Le 28 juin 2007, réuni en assemblée en Nouvelle-Zélande, le comité du Patrimoine mondial a inscrit Bordeaux sur la liste du Patrimoine mondial de l’humanité, sous le vocable de « Bordeaux, port de la Lune ».
À travers son patrimoine médiéval, la cathédrale Saint-André, la basilique Saint-Michel, l’abbatiale Saint-Seurin, situées sur les chemins de Saint-Jacques de Compostelle en France inscrits en 1998 sur la liste du patrimoine mondial de l’humanité, Bordeaux entre au patrimoine mondial. Elle découvre les charmes et la renommée du label Unesco. Avec ses trois cent soixante-dix monuments historiques, ses cent cinquante hectares de secteur sauvegardé, une remarquable diversité de patrimoine architectural, antique, médiéval, classique, moderne et contemporain, Bordeaux prend alors conscience de sa capacité à répondre aux critères du Patrimoine mondial.

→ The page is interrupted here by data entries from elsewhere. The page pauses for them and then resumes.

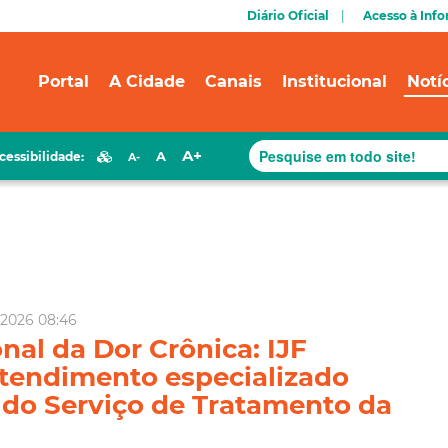
Diário Oficial
Acesso à Inf
Portal
A Cidade
Canais
Institucional
Notí
A+
A
cessibilidade:
A-
 2026 08:46
nal da Dor Crônica: IJF
atendimento especializado
 do Serviço de Tratamento da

Coup d’éclairage sur le port de la Lune
Dès 2002, la ville est portée sur la liste indicatrice, antichambre d’une candidature, et pendant quatre ans élabore son dossier. Elle élit la catégorie de bien culturel : Bordeaux est une « cité historique vivante ». Pour prouver sa « valeur universelle exceptionnelle », montrer l’intégrité et l’authenticité de ce bien culturel, l’équipe inventorie le patrimoine architectural, le décrit, évalue son état, met en place des programmes de restauration mais aussi de mise en valeur. Les tracés d’urbanisme étant une caractéristique forte de Bordeaux, les espaces publics, quais, places, cours, rues et jardins… jouissent, grâce au tramway, d’investissements exceptionnels. Les réalisations architecturales sont restituées dans leur contexte culturel et socio-économique. Elles sont l’écriture qui subsiste d’une riche « oralité », ces multiples histoires attachées au site, ce méandre de la Garonne : le « port de la Lune ». Mais les critères de l’Unesco ne se contentent pas d’une « valeur universelle exceptionnelle » avérée, il faut également apporter les garanties de la pérennité du bien culturel. Pour atténuer les risques susceptibles d’affecter le bien, des mesures de conservation et un plan de gestion qui comprend dispositions d’urbanisme, financements, modes d’exploitation touristique respectueux des lieux et principes d’animation culturelle et sociale sont élaborés.
En juin 2007, Bordeaux est inscrit sur la liste du Patrimoine mondial suivant deux critères d’universalité :
• « témoigne d’un échange d’influences considérables »;
• « représente un ensemble urbain et architectural exceptionnel ».
Les journées du patrimoine 2007 et 2008 connaissent un succès formidable, les touristes affluent.
Coup de tonnerre sur la Garonne
Juillet 2008, un an après. le même comité du Patrimoine mondial prend une décision de mise sous surveillance du site, avec mission d’inspection et d’études et rapport de l’État partie (la France) sur un ensemble de mesures. La cause de ce coup de tonnerre, comme à Dresde, tient à des ponts. Dans les bassins du port, le pont mobile du Pertuis a été détruit ; le projet de franchissement de la Garonne, Bacalan-Bastide suit son cours ; enfin, un ancien pont ferroviaire, dit “passerelle Eiffel”, en sursis depuis la construction d’un franchissement du fleuve mieux adapté aux TGV constitue un sujet épineux. Ces questions sont difficiles et révèlent les talons d’Achille de la protection bordelaise :
• un secteur immense et complexe pour lequel il n’existe pas de système de protection homogène et dont l’inventaire n’est pas terminé ;
• une conscience de sa réalité et de son contenu patrimonial insuffisamment partagée, notamment en ce qui concerne le XXe siècle et le patrimoine industriel ;
• des projets lourds initiés avant la protection et qui n’ont pas été conçus dans l’optique de l’Unesco.
À travers cette crise, la ville risque soit de perdre l’inscription, son prestige et son dynamisme, soit de freiner considérablement les investissements d’infrastructures et d’architecture contemporaine. Il faut donc rétablir une confiance réciproque entre l’Unesco, la France et ses différents sites inscrits. La municipalité entend sortir de la crise par le haut, en travaillant d’arrache-pied à la formation des cadres locaux, en partageant les connaissances, les objectifs et les savoir-faire de conservation et d’aménagement. Elle se dotera des meilleurs architectes et ingénieurs pour créer des bâtiments irréprochables et des infrastructures incontestables dans leur pertinence et leur harmonie avec l’esprit du lieu.